AVIF0021 – Human Factors

Learning Objectives

At the end of this lesson, you should be able to correctly:

  • Identify what Non-Technical Skills can improve performance?
  • Define Human Factors and describe how significant this is to high-risk industries?
  • What lifestyle factors affect Human Factors

Aviation History at a Glance

What is Airmanship?

Traditionally…

What is Aviate, Navigate, Communicate?

It’s a priority tool, it helps us prioritise.

It’s a great start but let’s understand more of what we need for maintaining safety.

Aviation Safety

Since the 50s accident rates have been reducing and are asymptotic, that is they have reduced close to zero per million departures but they are not zero.

The graph above shows that we have a relatively safe industry. The curve is not at zero however, as accidents still occur.

https://data.worldbank.org/indicator/IS.AIR.DPRT?end=2019&start=1970
https://www.boeing.com/resources/boeingdotcom/company/about_bca/pdf/statsum.pdf

Why were there so many accidents? This was the beginning of the jet era. Engineering design and maintenance practices were having large learning experiences. Improved regulation and systemic practices helped drive this accident rate down.

Accidents in RPAS Operations

Do you think pilots are getting worse or do you think that these issues were always there? Like the tide going out and exposing the rocks at low tide?

Now with vast improvements to aircraft and technology, we are just seeing the human causes that were always there!

We are going to be taking a closer look at the human element of this graph as this can be directly influenced through training.


Pilot Skills

Assessing a Pilot’s Skills

Traditionally, we focus on training and assessing technical skills.

Non-Technical Skills (NTS) is a relatively new concept of increasing emphasis as a result of regulatory reform. This was added by CASA around 2010 to the required training matrix.

Statistically, most accidents are blamed on NTS deficiencies, where the crew are the cause of the event.
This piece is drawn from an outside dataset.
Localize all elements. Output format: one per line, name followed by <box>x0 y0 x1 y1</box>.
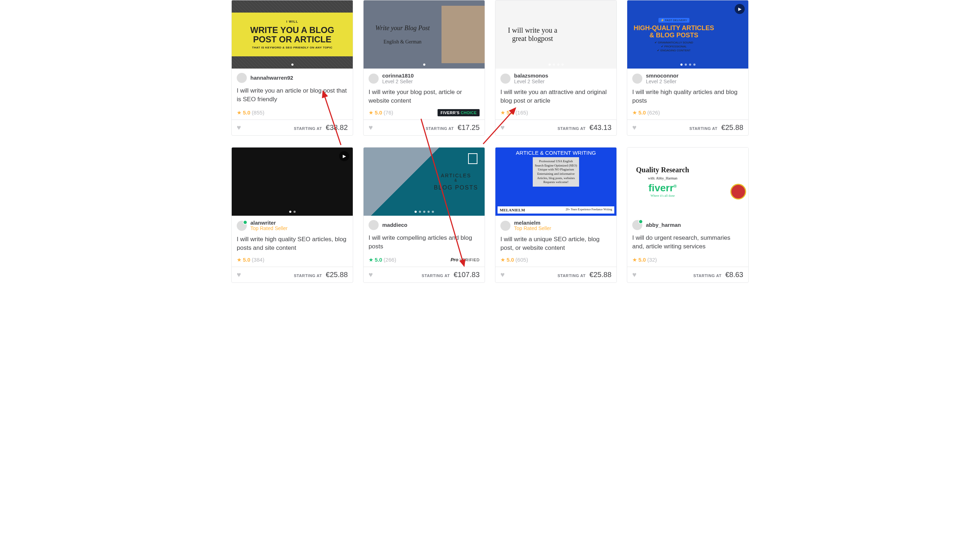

However, most of our training and assessment focus has been on the technical skills side of the training.

Hierarchy of Skills

Consider the following skills that a pilot needs:

  • Which of these then is more important than the other? (non-compensatory skills)
  • Do some of these feed into others?
  • Are some of these causal for others?
  • Can a deficiency in one area be made up for by a strength in another?
Model for Assessing a Pilots Performance (MAPP)

The Model for Assessing a Pilots Performance (MAPP) is broken up into the following categories:

  • Essential Skills (must haves)
  • Enabling Skills (supporting essential skills)
Mavin (2010)

If we are filling up each of these blocks and bubbles, we will have high levels of situational awareness, make safe decisions and fly our UAV well, we have Airmanship (if this indeed still a word).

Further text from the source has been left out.